Por Salvador Izquierdo.
Ilustración: Diego Corrales.
Edición 450 – noviembre 2019.
Afuera del edificio donde vivo había una rata muerta. Echada en posición horizontal sobre la acera, daba la impresión de que había calculado para desfallecer perfectamente alineada con la puerta eléctrica del estacionamiento, en el centro preciso del cuadrilátero de cemento; parte de algún ritual ratil desconocido para el ojo humano.
Retrocedamos un poco y, solo para efectos de un simple ejercicio especulativo, imaginemos que una persona, sin saberlo, se da de bruces contra la magia negra. Imaginemos que hace milenios existía un hechizo para que el cosmos te favoreciera en la caza, en la supervivencia, frente a tus enemigos, etc. Consistía en colocar un roedor muerto en medio de un dibujo geométrico primitivo, pasarlo por encima y recibir de parte de un brujo la hoja de una planta regada a diario con sangre humana; apuntar la hoja al sol tres veces, para taparlo, antes de dirigirse hacia un río en donde se la colocaba y se la dejaba correr.
Después de pasar por encima de la rata, pensando que no había nada que yo pudiera hacer al respecto, que era asunto del conserje, un hombre me entregó una hoja volante recién impresa, anunciando la apertura de un club nocturno. Por instinto, usé la hoja para taparme del sol, lo hice tres veces, levantando la mirada cada vez frente a la imagen genérica de una mujer voluptuosa en ropa interior. Después tiré la hoja en un tacho y seguí mi camino. Pero el camión de la basura que pasó por ahí tenía una falla en el sistema de sus compuertas y vertía partes de su contenido sobre las carreteras y terrenos baldíos en dirección al relleno sanitario. Así, la terca hoja volante se escurrió por una rendija de la alcantarilla y llegó hasta el río, flotando.
Durante años he creído cosas absurdas como esta. He sido supersticioso como lo son muchos católicos, porque, al predicar tan insistentemente en contra de las supersticiones, las terminan atrayendo. Cruzarse con un pájaro muerto en el camino siempre ha sido un mal presagio, así que he vivido preparado para lo peor. Pero toparse con una rata tan bien posicionada parecía señal de lo contrario.
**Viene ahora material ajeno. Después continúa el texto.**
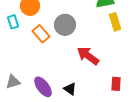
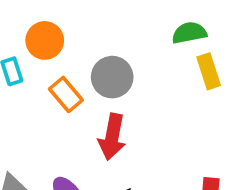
red arrow: (88, 56) -> (112, 137), moved, turned -115

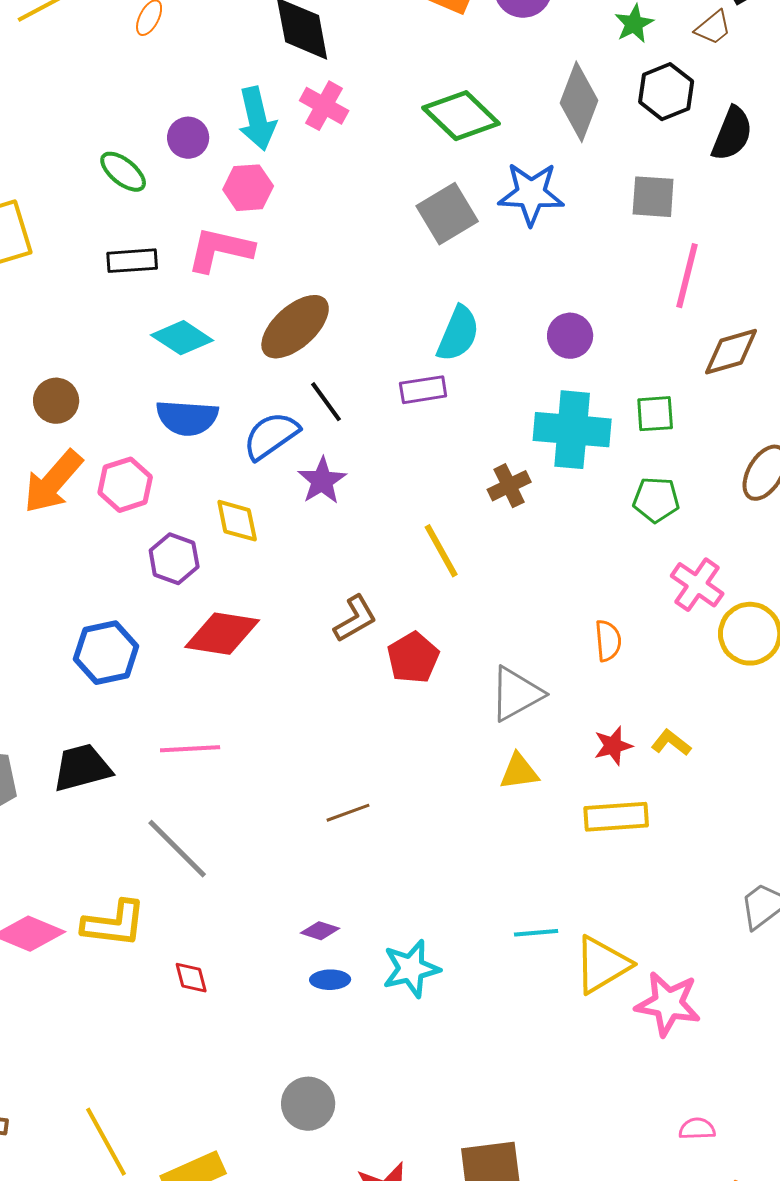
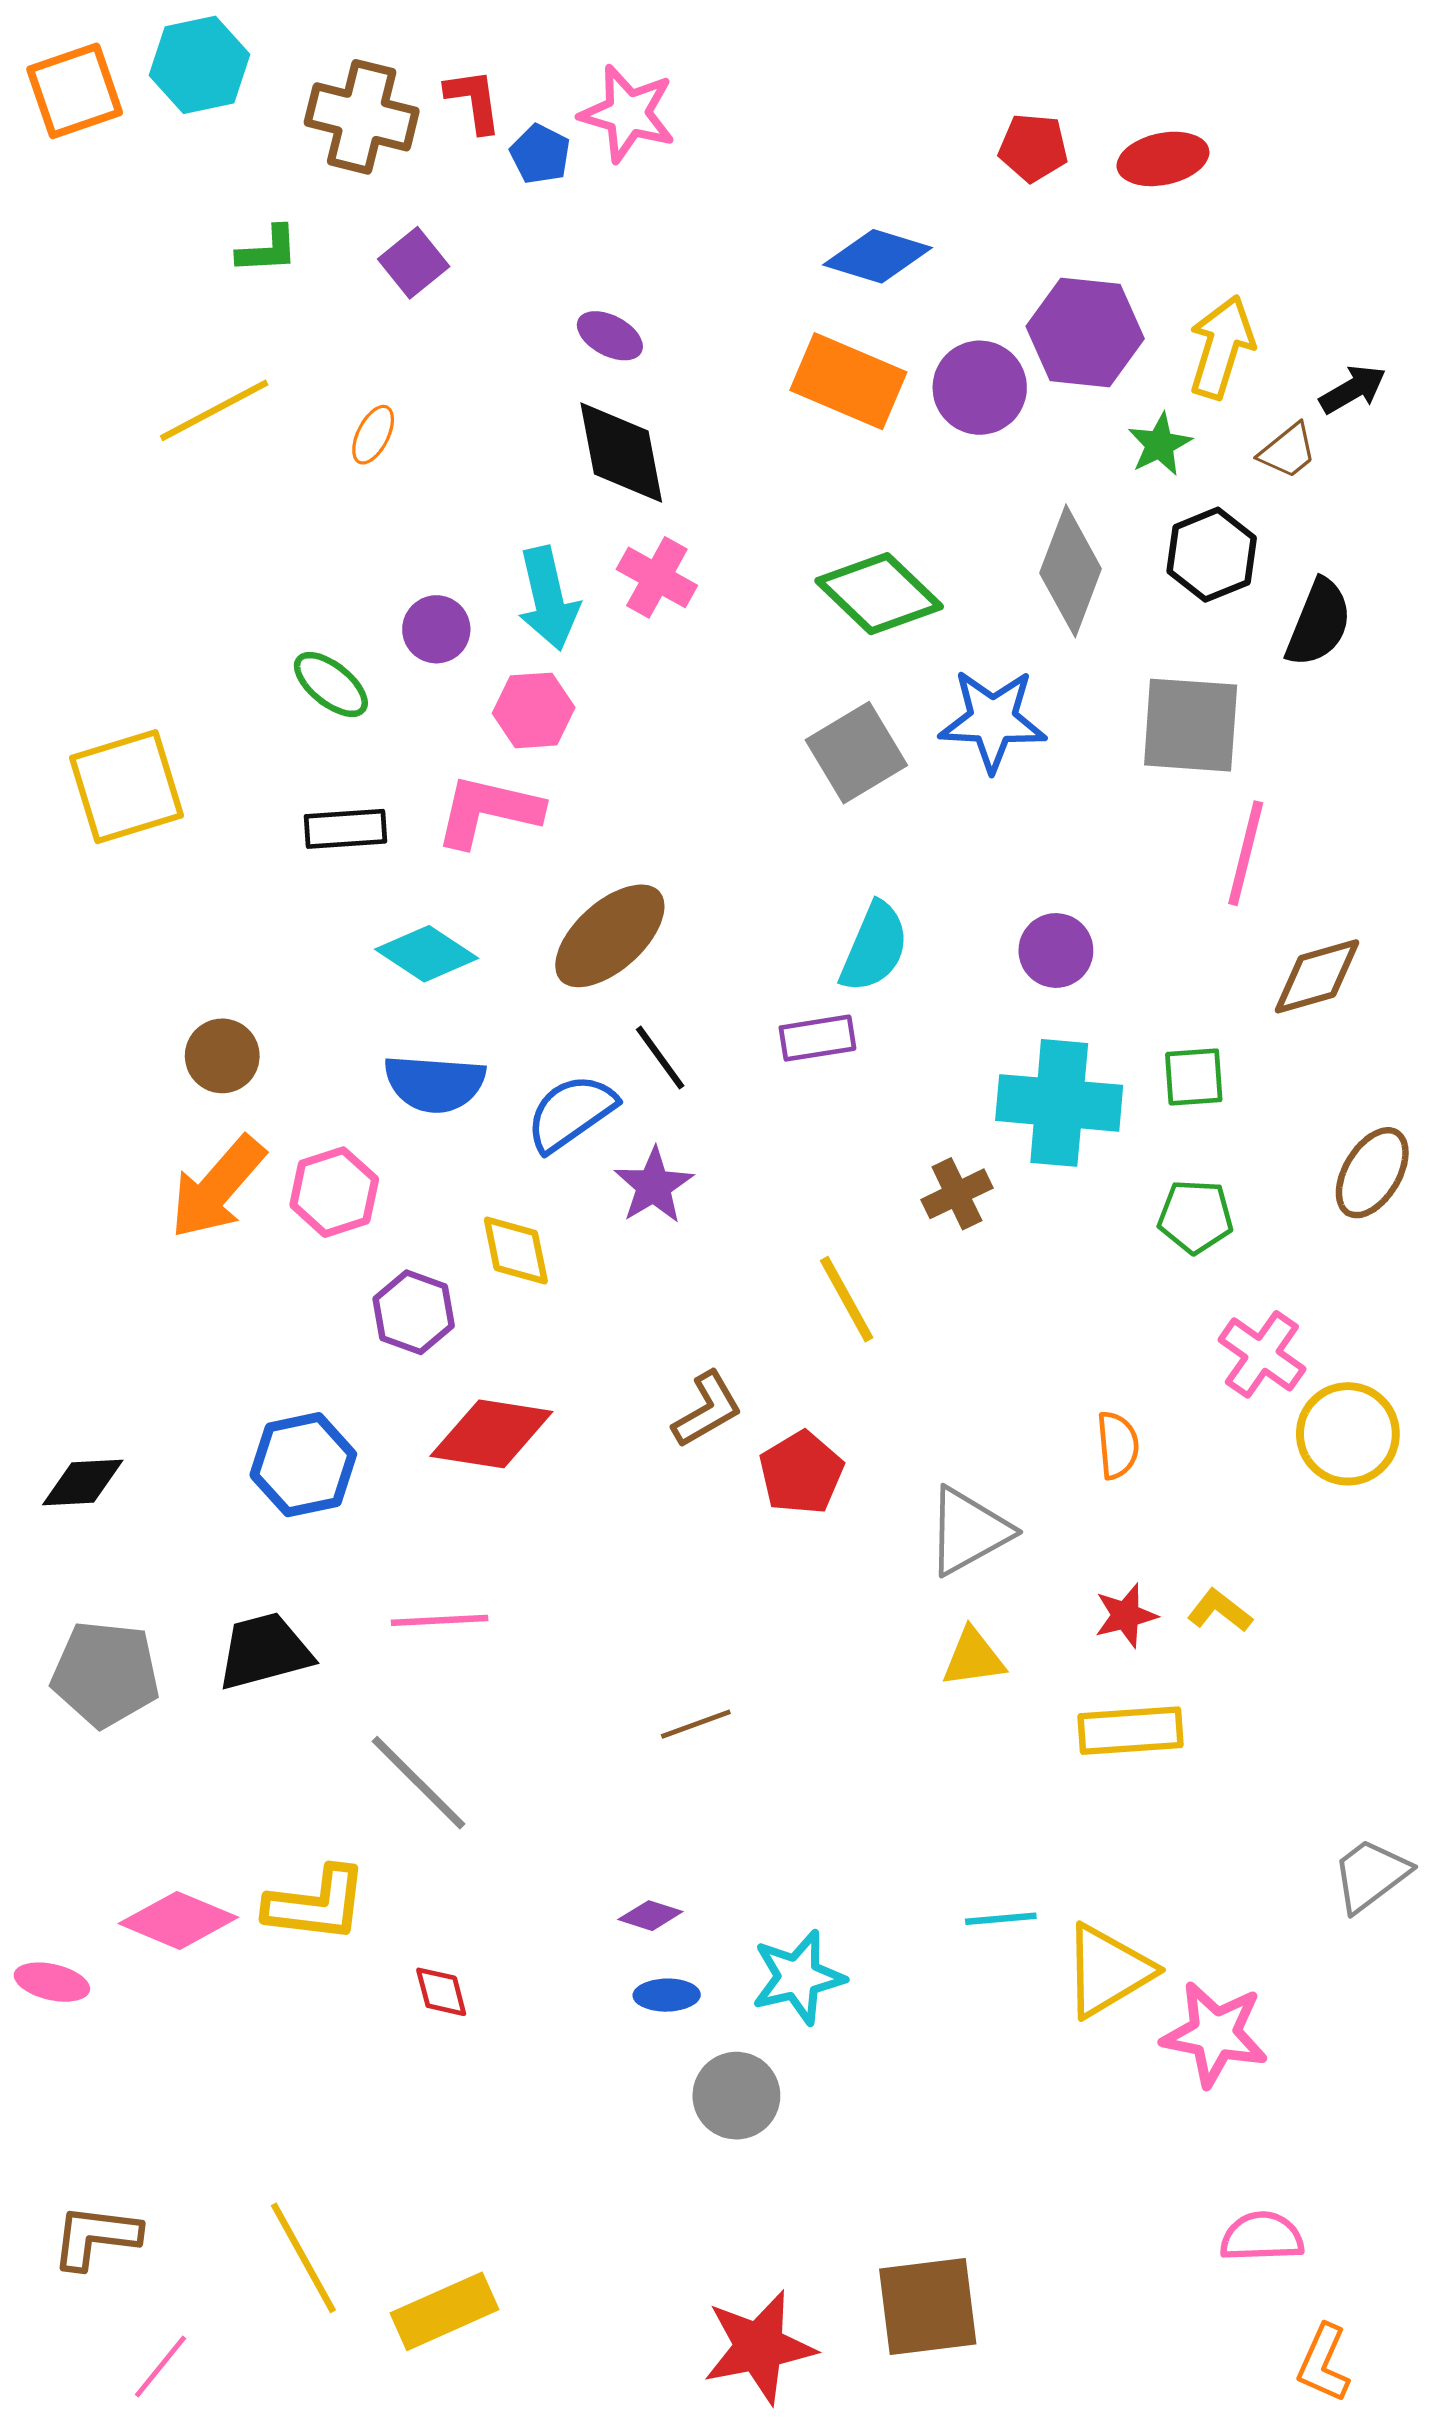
gray square: (653, 197) -> (1191, 725), size x1.4
gray circle: (308, 1104) -> (736, 2096), moved
pink semicircle: (697, 1129) -> (1262, 2237), size x1.4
Pensar en el simbolismo de los animales muertos me lleva, además, a la obra del escritor uruguayo Mario Levrero (1940-2004). “La novela luminosa”, publicada un año después de su muerte, es una curiosidad bibliográfica debido a su estructura. La “novela” aludida en el título ocupa apenas las últimas cien páginas de un libro que tiene más de quinientas. Las cuatrocientas restantes corresponden al “Diario de la beca”, un registro que el autor llevó durante el año en que la Fundación Guggenheim le concedió una beca para reescribir su novela. En las diferentes entradas del diario, Levrero genera un ambiente de fragilidad física y mental, múltiples subtramas que atañen a las personas que lo visitan y repetidas peticiones a su mecenas (el señor Guggenheim) para que lo perdone por no avanzar con la novela. Y por ahí, en la azotea de un edificio vecino, asoma una paloma muerta que es objeto de todo tipo de reflexiones, una encarnación del hecho de que postergamos las obligaciones inmediatas; en este caso, la escritura de una novela cuyo objetivo central, dicho sea de paso, es el recuento personal de esas pocas experiencias significativas (luminosas) de la existencia, momentos de certera comunicación con otro/a de nuestra especie; pero también, en el extraño caso de Levrero, con piedras y hasta con un semáforo por el cual, según el autor, ha pasado el Espíritu.
El día de mi encuentro con la rata muerta compré un entero de la lotería. Me persigné al guardarlo en el bolsillo. La cantidad era lo suficiente como para dejar de trabajar por el resto de mi vida. Escribiría esta columna solo por hábito y para no aburrirme demasiado, pero ya no por necesidad. ¿Será que el cosmos conspira a mi favor?